Revisiting crimes and tabloid sensations has long been a staple of American media, and at its best can provide the public with a new sense of understanding, or even closure. Horror can even inspire nostalgia, if the source is understandable. And the more innocent the victim — the younger, the fairer, the richer, the whiter — the more horrendous the monster, and the stronger the forces of law and order prove themselves to be.

But even when it was first in the news, JonBenét Ramsey’s murder was never presented to the public in a single, coherent narrative. The clues the public clung to came from rumors and tabloids; what was a fact one day could be proved false the next, and often was. The case’s suspects frequently suffered far less from police pressure than from public attention. JonBenét’s mother, Patsy Ramsey, was never officially indicted or brought to trial, but for many viewers her guilt was never in question. Compounding the tabloid furor was JonBenét’s preternatural femininity, and the pervasive sense that her murder was somehow inexorably linked to her partial citizenship into the land of womanhood — and the mother who some argued pushed her there. Such a story combined the lurid with the pure in a way that forced Americans to imagine the unimaginable.


JonBenét Ramsey was 6 years old when she was murdered in her home in Boulder, Colorado, on Christmas night in 1996. JonBenét’s mother, Patsy Ramsey, told investigators she first noticed something was wrong when she woke up early the following morning to find a ransom note on the stairs.

Listen carefully! it instructed her. We are a group of individuals that represent a small foreign faction… At this time we have your daughter in our possession. She is safe and unharmed and if you want her to see 1997, you must follow our instructions to the letter.

Any deviation of my instructions will result in the immediate execution of your daughter.

Patsy Ramsey and her husband, John, claimed to have slept straight through the night. Patsy woke first, and told the police she hadn’t yet looked in on her daughter’s room when she found the ransom note. “And then,” as true crime writer Carlton Smith later put it in his book Death of a Little Princess, “in one of those moments when time seems to stop, the heart of Patsy Paugh Ramsey, former Miss West Virginia, about to be forty, the happy wife of a successful businessman, was shattered by a bolt of terrifying, unthinkable fear, the first step down the road that would alter her life forever.”

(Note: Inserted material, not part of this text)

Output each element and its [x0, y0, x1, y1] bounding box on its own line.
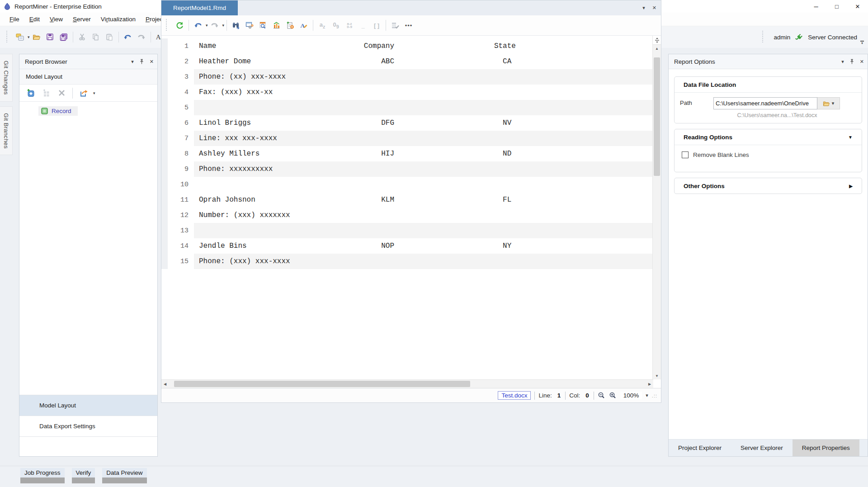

The ransom note found in the Ramsey home was shocking not just for its terms, but for their specificity. It demanded $118,000 in exchange for JonBenét’s life — the same amount as the salary bonus John Ramsey had recently received as president and CEO of Access Graphics, the billion-dollar subsidiary of Lockheed Martin. The note was also addressed only to John.

Any deviation of my instructions will result in the immediate execution of your daughter, the ransom note continued. You will also be denied her remains for a proper burial. … You stand a 99% chance of killing your daughter if you try to out smart us. Follow our instructions and you stand a 100% chance of getting her back. You and your family are under constant scrutiny as well as the authorities. Don’t try to grow a brain John. … Don’t underestimate us John. … It’s up to you now John!

Victory!

S.B.T.C.

Patsy called 911, and the police searched the Ramsey house but found nothing. By afternoon, they were certain enough that the scene would yield no further evidence that they told John to take one last look around, to see if he noticed anything unusual. Along with his friend Fleet White, John went into the basement, past the area where household odds and ends were kept, and into a small, windowless room the Ramseys called the wine cellar. It was there that John Ramsey found JonBenét’s body. She had suffered a skull fracture. She had been strangled. Her hands were bound. Her mouth had been covered with duct tape. And she had been wrapped in a white blanket.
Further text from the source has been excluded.